Paulina Krupińska i Sebastian Karpiel-Bułecka pobrali się 26 lipca. Na ślub przybyło sporo znanych osób, w tym m.in. Marcelina Zawadzka, Rozalia Mancewicz i Agnieszka Woźniak-Starak wraz z mężem. Dziennikarka w rozmowie z Plotkiem zdradziła, dlaczego założyli tradycyjne góralskie stroje. 

Agnieszka Woźniak-Starak o ślubie Pauliny Krupińskiej i Sebastiana Karpiela-Bułecki

Agnieszka Woźniak-Starak i Piotr Woźniak-Starak, podobnie jak inni goście, ubrani byli w góralskie stroje, mimo że nie są góralami. Skąd ta decyzja?

Dlatego że poprosił nas o to Sebastian Karpiel-Bułecka. Tak chciał.  A ponieważ my spędzamy każde święta w Zakopanem, to mamy tych strojów pod dostatkiem. I lubimy je nosić i w Święta Wielkanocne, i Bożego Narodzenia, i za każdym razem, jak tam jesteśmy. I przyjaźnimy się z góralami. I trochę mamy taką naszą zakopiańską rodzinę - powiedziała.

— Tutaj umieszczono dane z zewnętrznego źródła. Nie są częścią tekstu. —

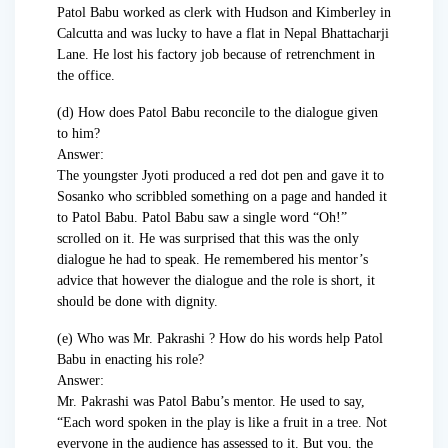
Patol Babu worked as clerk with Hudson and Kimberley in
Calcutta and was lucky to have a flat in Nepal Bhattacharji
Lane. He lost his factory job because of retrenchment in
the office.
(d) How does Patol Babu reconcile to the dialogue given
to him?
Answer:
The youngster Jyoti produced a red dot pen and gave it to
Sosanko who scribbled something on a page and handed it
to Patol Babu. Patol Babu saw a single word “Oh!”
scrolled on it. He was surprised that this was the only
dialogue he had to speak. He remembered his mentor’s
advice that however the dialogue and the role is short, it
should be done with dignity.
(e) Who was Mr. Pakrashi ? How do his words help Patol
Babu in enacting his role?
Answer:
Mr. Pakrashi was Patol Babu’s mentor. He used to say,
“Each word spoken in the play is like a fruit in a tree. Not
everyone in the audience has assessed to it. But you, the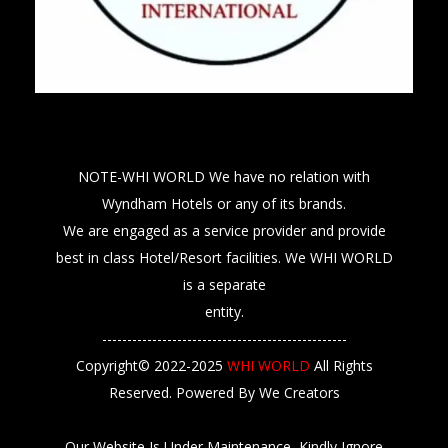
NOTE-WHI WORLD We have no relation with
Wyndham Hotels or any of its brands.
We are engaged as a service provider and provide
best in class Hotel/Resort facilities. We WHI WORLD
is a separate
entity.
-------------------------------------------------
Copyright© 2022-2025
WHI WORLD
All Rights
Reserved. Powered By We Creators
Our Website Is Under Maintenance, Kindly Ignore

Okazuje się, że najbardziej zależało na tym panu młodemu. 

My po prostu te ubrania mieliśmy. Inni goście pewnie nie, a Sebastian rzeczywiście zadzwonił dzień przed i poprosił mojego męża, że jeżeli jest taka możliwość, to oni prosili, byśmy w tradycyjnych strojach przyszli. Dla mnie super! Chociaż miałam już gotową sukienkę, ale ja tak lubię te góralskie stroje, one są tak obłędne, więc ja z wielką przyjemnością to zrobiłam - dodała Agnieszka Woźniak-Starak. 
 

Całą rozmowę z Agnieszką Woźniak-Starak zobaczycie w wideo, które dołączyliśmy do artykułu.

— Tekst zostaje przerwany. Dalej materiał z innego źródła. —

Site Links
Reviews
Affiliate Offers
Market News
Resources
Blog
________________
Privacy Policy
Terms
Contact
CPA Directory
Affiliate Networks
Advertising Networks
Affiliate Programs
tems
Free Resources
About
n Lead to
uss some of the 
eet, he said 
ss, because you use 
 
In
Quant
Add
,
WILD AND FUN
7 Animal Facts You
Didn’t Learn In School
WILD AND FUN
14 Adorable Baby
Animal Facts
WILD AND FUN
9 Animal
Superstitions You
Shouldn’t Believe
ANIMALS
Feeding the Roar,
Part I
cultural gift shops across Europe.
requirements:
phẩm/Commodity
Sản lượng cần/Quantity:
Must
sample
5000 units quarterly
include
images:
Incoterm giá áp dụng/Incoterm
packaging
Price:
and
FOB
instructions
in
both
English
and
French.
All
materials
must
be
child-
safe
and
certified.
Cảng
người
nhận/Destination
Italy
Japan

Szczegóły ślubu Pauliny Krupińskiej i Sebastiana Karpiel-Bułecki

Jakiś czas temu "Flesz" dotarł do szczegółów zabawy weselnej. Na pierwszy taniec Paulina Krupińska i Sebastian Karpiel-Bułecka wybrali piękny, polski utwór, który jest bardzo popularny w ostatnim czasie - to utwór Pawła Domagały pt. "Weź nie pytaj". Jeśli chodzi o menu, było tradycyjne - polędwica w sosie żurawinowym i pstrąg oraz śmietanowy tort ze świeżymi owocami sprawdziły się idealnie. Salę udekorowano świeżymy kwiatami, a motywem przewodnim była parzenica, którą ozdobiono menu, winietki i zaproszenia. 

Sebastian Karpiel-Bułecka, z dedykacją dla ukochanej, zagrał na skrzypcach i zaśpiewał kilka piosenek. Co ciekawe, Paulina Krupińska nie pozostała mu dłużna i również chwyciła za mikrofon! 

Zabawa musiała być przednia, bo ostatni goście weselni opuścili salę o 6 rano!